# Beak sharpening on perch?



## BlackRose (Jul 8, 2007)

My parrotlets favourite perch is the little pink one she has to keep her nails down on. She hs started to rub her beak on it a lot latley, mainly on the tip as if sharpening it and it does feel sharper afterwards. I know this is normal but I dont know just how much and how long for is normal.
Also, she has started getting stains on her beak from the pink perch.
I'm worried she's gonna chip part of her beak off or something.


----------



## mcdougle (Jan 20, 2009)

shouldn't worry too much the parrot i used to live with (rio) used to do it all the time as if she was sharpening it ready to attack the next woman who walked in the room (which she did to my ex a few times lol) haha pink stains are probably just the dye coming off the perch into the small scraches it will be bird safe colouring, but if you wanna stop her beak being pink change the colour perch  or you could just think of it like lipstick for your parrot lol


----------



## herriotfan (Dec 3, 2009)

Perfectly normal and nothing to worry about. :2thumb:


----------



## BlackRose (Jul 8, 2007)

Thanks guys :2thumb:


----------



## herriotfan (Dec 3, 2009)

Your bird would also like you to scratch their beak with your nails.
It will help get off any flakey bits. When birds live together with others they will preen each other and 'do' each others beaks. 
It helps to build and strengthen the bond you have together.


----------



## BlackRose (Jul 8, 2007)

Thanks. I do that already and the scratching of the head etc. She also likes to fence with my nails lol. Afterwards she laughs and regurgitates.


----------



## BlackRose (Jul 8, 2007)

Are there any other bonding techniques? (she's not a new bird) but I'm always looking for new ways to mke her happy...especially as she's plucking ATM still.


----------



## mcdougle (Jan 20, 2009)

BlackRose said:


> Are there any other bonding techniques? (she's not a new bird) but I'm always looking for new ways to mke her happy...especially as she's plucking ATM still.

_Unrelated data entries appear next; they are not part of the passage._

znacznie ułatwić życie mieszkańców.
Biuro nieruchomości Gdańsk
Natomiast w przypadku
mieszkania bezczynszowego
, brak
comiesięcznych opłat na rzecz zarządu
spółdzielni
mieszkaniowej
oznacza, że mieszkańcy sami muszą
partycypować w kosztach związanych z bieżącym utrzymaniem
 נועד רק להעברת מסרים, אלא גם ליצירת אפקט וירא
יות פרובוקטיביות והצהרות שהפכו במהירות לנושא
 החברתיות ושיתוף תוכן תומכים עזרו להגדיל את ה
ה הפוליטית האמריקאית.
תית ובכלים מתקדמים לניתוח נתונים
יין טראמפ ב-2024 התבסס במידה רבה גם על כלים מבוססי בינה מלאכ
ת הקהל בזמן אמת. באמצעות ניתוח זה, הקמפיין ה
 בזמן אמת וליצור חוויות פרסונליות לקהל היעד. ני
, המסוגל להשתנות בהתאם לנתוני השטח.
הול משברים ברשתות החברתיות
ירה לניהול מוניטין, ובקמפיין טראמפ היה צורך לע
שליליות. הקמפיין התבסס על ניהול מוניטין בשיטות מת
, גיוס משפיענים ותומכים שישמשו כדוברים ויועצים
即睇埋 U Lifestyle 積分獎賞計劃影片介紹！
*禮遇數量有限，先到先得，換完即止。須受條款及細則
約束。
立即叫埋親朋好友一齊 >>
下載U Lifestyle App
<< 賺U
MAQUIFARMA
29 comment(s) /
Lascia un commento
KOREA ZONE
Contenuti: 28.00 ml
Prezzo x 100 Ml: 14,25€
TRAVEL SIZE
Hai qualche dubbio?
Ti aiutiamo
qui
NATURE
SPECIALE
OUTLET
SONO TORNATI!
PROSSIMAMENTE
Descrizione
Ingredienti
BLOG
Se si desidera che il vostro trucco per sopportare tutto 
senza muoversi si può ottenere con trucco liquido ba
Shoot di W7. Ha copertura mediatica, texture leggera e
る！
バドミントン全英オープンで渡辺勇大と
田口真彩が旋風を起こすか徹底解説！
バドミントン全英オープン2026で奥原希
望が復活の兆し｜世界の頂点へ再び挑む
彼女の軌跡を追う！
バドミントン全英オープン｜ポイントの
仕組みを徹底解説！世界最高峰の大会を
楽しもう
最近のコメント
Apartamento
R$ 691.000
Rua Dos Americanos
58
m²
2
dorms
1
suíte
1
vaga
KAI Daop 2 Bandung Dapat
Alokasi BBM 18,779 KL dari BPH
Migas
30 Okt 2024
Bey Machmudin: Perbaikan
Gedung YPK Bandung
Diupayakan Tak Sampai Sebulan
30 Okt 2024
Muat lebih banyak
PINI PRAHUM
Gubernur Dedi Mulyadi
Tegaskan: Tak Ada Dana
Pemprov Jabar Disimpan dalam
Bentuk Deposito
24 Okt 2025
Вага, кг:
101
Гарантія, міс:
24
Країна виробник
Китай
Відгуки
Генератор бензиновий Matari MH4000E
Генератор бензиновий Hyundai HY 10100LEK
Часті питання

maybe worth traing her to do some tricks  i'v been watching loads of it on youtube lately but seems like the only ones who train their birds are the americans haha 

Why You Should Use A Clicker - YouTube


----------



## BlackRose (Jul 8, 2007)

Thanks. Only just saw this reply. Yeah they are all americans lol.

I have started training her to do some tricks which shes picked up on in a day.
Such as dropping items such as rings, balls etc into a toilet roll hole for a treat. She then started putting bigger items in...whatever she could find out her toy box. I tried to train her to put little rings over the peg but she somehow taught herself to take them off for a treat instead, but she won't put them on which is easier. She prefers to take all the rings off at once too...maybe she thinks she will get more treats that way! Lol.
Well, she did the once.

Started her flying training again cos I havnt really done that since she was a baby until she got a strong flyer and since then I havnt bothered seeing as she got a huge cage and I let her do whatever she wants when she's out pretty much. She always got loads of room to fly and excersise if she wants to.


----------



## mcdougle (Jan 20, 2009)

BlackRose said:


> Started her flying training again cos I havnt really done that since she was a baby until she got a strong flyer and since then I havnt bothered seeing as she got a huge cage and I let her do whatever she wants when she's out pretty much. She always got loads of room to fly and excersise if she wants to.


 
when i get a parrot eventualy i wanna get a golden conure and free flying will be one of the first things i teach it  imagine peoples faces flying ya parrot in the park haha


----------